● WORK TO BE COMPLETED: Check every line of the data below for the string "marker", and copy the ones that hold it.

● TASK DATA:
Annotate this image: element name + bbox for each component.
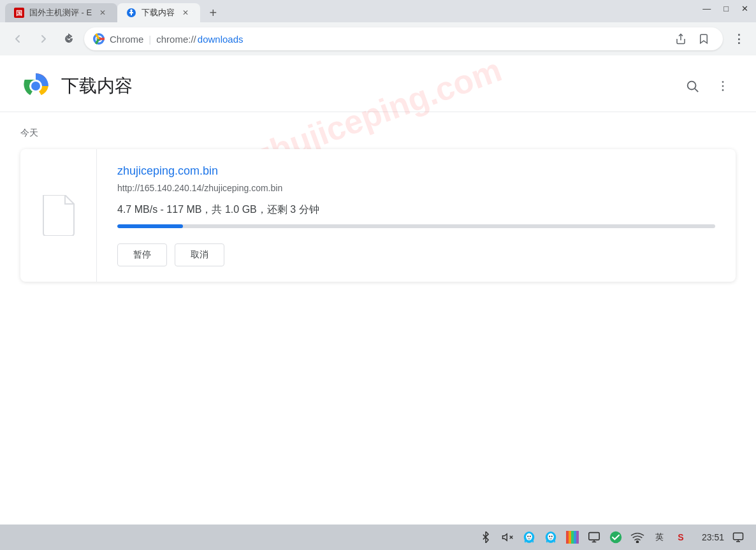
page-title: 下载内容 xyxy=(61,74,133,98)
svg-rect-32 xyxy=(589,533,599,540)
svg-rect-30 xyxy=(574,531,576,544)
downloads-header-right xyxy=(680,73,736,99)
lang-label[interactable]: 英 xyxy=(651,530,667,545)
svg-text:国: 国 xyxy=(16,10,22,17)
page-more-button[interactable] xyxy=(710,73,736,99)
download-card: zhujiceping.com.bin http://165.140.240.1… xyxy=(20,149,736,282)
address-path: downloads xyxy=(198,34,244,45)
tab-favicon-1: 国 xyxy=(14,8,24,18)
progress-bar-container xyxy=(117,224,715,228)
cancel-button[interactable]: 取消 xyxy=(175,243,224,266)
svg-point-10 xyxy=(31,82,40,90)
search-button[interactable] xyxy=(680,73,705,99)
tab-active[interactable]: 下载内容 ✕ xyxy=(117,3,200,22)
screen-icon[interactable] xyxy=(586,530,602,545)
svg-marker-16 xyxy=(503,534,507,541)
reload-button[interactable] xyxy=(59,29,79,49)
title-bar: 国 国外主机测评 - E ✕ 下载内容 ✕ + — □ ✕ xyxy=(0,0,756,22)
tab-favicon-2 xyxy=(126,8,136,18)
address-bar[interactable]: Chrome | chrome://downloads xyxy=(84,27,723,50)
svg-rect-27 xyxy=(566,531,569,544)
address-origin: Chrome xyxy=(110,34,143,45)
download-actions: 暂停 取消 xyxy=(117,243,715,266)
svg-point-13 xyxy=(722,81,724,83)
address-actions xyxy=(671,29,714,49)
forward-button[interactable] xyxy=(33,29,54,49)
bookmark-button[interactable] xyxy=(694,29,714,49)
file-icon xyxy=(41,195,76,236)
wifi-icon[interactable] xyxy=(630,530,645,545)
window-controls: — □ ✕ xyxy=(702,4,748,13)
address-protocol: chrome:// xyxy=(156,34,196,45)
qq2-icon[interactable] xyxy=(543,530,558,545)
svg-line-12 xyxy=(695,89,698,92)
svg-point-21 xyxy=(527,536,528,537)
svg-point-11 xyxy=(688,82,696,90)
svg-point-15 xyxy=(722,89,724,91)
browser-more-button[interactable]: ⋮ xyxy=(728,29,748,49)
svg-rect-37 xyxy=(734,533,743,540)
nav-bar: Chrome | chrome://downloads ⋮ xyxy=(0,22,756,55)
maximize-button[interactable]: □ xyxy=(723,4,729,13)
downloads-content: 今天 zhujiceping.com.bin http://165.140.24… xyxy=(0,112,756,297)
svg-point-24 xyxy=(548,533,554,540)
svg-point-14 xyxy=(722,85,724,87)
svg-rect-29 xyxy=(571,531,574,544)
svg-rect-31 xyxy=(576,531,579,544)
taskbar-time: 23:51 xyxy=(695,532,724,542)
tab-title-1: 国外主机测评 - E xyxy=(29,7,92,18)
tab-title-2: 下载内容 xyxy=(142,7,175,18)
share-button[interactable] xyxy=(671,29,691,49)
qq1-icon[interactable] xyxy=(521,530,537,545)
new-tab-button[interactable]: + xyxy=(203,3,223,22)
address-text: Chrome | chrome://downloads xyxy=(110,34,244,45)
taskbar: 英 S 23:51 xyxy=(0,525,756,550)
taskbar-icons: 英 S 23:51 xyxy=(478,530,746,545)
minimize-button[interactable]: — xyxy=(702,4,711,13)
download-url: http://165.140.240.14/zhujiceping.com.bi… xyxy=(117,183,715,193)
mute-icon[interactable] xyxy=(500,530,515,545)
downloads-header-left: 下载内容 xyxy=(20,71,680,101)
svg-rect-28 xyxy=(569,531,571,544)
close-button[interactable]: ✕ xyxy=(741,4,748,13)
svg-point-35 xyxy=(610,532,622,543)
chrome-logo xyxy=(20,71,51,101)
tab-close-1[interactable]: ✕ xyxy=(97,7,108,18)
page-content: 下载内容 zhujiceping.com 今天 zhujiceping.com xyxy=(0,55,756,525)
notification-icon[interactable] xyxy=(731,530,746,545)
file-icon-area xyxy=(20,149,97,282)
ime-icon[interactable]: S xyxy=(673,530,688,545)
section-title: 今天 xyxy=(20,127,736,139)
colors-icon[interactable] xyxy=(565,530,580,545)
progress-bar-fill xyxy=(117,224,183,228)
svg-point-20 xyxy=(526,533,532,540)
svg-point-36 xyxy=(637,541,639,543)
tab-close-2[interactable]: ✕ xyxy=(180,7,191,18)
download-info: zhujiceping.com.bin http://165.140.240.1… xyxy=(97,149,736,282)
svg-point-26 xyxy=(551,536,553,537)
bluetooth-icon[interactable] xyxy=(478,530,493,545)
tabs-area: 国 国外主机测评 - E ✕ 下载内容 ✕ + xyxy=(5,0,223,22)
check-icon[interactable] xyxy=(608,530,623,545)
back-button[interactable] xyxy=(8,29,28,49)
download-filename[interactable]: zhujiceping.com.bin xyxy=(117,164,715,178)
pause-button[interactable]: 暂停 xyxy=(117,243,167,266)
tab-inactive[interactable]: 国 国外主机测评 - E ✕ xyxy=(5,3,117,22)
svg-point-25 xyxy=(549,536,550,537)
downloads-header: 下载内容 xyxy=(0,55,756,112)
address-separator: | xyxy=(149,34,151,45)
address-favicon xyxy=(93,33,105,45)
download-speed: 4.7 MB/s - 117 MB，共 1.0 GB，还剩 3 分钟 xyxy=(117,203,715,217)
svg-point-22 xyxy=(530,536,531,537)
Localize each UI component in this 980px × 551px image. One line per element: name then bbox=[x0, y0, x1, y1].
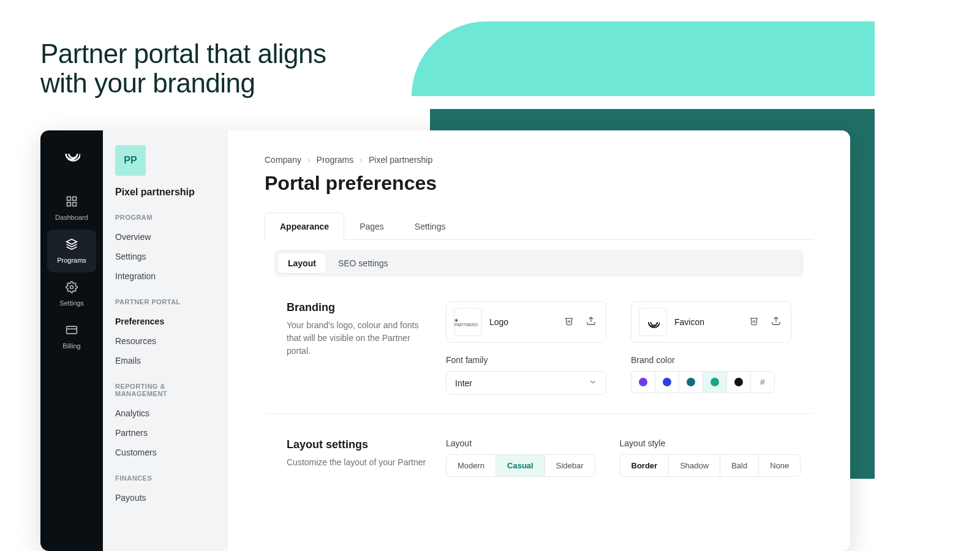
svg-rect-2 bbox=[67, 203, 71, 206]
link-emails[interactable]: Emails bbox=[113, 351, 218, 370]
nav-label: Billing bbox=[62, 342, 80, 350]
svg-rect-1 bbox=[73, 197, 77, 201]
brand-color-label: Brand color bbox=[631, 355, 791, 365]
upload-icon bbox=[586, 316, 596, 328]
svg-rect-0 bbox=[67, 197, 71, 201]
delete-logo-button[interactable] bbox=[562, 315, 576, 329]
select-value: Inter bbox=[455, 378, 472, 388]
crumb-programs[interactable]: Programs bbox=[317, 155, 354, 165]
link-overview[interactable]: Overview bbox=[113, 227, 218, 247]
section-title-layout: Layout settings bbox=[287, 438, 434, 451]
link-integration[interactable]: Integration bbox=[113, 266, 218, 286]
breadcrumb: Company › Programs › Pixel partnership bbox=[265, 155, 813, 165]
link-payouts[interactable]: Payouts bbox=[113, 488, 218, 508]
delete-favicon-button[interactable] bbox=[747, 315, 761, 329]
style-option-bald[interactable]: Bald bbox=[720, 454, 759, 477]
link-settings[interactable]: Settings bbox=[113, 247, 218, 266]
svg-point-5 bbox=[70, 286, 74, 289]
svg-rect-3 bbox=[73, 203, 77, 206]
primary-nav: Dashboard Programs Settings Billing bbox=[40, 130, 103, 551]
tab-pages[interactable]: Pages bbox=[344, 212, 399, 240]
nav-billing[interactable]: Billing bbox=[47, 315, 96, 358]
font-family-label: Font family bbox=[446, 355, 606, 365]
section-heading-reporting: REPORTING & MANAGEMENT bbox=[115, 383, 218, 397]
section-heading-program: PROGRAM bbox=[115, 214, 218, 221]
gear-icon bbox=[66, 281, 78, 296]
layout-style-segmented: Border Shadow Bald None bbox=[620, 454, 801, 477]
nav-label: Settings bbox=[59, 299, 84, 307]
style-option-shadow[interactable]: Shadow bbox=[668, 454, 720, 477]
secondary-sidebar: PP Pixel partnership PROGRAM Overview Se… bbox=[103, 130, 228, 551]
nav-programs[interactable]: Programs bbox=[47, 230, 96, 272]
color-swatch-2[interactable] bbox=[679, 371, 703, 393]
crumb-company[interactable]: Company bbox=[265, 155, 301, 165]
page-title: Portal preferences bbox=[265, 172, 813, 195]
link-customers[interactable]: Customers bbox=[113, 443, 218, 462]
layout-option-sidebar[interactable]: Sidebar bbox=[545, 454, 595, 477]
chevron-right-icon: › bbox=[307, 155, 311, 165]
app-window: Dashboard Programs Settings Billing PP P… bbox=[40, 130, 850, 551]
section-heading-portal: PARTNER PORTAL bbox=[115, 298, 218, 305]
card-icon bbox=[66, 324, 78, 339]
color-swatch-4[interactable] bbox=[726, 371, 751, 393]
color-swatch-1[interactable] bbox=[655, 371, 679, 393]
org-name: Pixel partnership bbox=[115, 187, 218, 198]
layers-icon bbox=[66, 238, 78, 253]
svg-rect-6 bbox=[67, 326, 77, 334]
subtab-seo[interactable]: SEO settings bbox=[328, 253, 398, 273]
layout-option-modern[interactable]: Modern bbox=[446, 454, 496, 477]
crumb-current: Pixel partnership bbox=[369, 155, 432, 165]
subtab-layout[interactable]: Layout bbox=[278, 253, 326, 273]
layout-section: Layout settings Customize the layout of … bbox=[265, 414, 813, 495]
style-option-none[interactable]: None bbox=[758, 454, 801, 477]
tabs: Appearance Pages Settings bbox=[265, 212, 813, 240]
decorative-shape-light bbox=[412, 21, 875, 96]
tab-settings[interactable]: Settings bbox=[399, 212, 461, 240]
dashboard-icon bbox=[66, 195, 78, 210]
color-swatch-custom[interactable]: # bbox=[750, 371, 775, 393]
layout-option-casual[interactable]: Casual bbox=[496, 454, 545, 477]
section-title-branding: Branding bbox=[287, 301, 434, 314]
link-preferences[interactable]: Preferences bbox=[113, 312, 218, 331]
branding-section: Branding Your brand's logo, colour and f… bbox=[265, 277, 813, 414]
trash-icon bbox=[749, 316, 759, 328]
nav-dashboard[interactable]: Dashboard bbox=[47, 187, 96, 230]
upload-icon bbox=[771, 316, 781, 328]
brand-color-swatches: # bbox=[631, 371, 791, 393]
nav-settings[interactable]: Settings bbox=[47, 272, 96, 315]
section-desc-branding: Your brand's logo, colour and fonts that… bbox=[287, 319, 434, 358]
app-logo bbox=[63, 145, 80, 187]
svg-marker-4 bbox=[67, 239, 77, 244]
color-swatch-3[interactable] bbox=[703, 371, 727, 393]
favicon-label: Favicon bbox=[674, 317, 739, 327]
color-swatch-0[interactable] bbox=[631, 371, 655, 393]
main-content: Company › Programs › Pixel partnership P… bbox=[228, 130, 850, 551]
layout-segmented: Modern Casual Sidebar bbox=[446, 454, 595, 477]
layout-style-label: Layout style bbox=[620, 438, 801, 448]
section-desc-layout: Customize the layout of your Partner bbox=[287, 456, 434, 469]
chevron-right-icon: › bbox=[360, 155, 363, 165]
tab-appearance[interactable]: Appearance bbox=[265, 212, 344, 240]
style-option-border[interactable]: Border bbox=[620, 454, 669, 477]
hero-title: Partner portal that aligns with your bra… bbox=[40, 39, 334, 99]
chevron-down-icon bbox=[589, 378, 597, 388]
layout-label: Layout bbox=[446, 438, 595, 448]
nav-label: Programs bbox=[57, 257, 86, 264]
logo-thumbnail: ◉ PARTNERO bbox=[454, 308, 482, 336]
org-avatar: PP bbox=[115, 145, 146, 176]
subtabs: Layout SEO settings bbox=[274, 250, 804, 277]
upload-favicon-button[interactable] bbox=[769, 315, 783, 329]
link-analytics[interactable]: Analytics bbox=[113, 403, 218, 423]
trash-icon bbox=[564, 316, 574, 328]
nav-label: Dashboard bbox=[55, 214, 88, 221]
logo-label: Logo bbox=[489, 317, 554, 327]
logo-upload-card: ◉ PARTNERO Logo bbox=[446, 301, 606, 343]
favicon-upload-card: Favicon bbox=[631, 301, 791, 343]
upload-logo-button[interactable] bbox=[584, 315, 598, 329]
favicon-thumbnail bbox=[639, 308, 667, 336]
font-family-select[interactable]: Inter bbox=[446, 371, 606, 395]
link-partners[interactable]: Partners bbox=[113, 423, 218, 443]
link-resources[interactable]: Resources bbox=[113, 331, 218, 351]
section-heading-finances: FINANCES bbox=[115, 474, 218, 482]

● SOLUTION BELOW:
svg-marker-16 xyxy=(503,534,507,541)
svg-marker-4 bbox=[67, 239, 77, 244]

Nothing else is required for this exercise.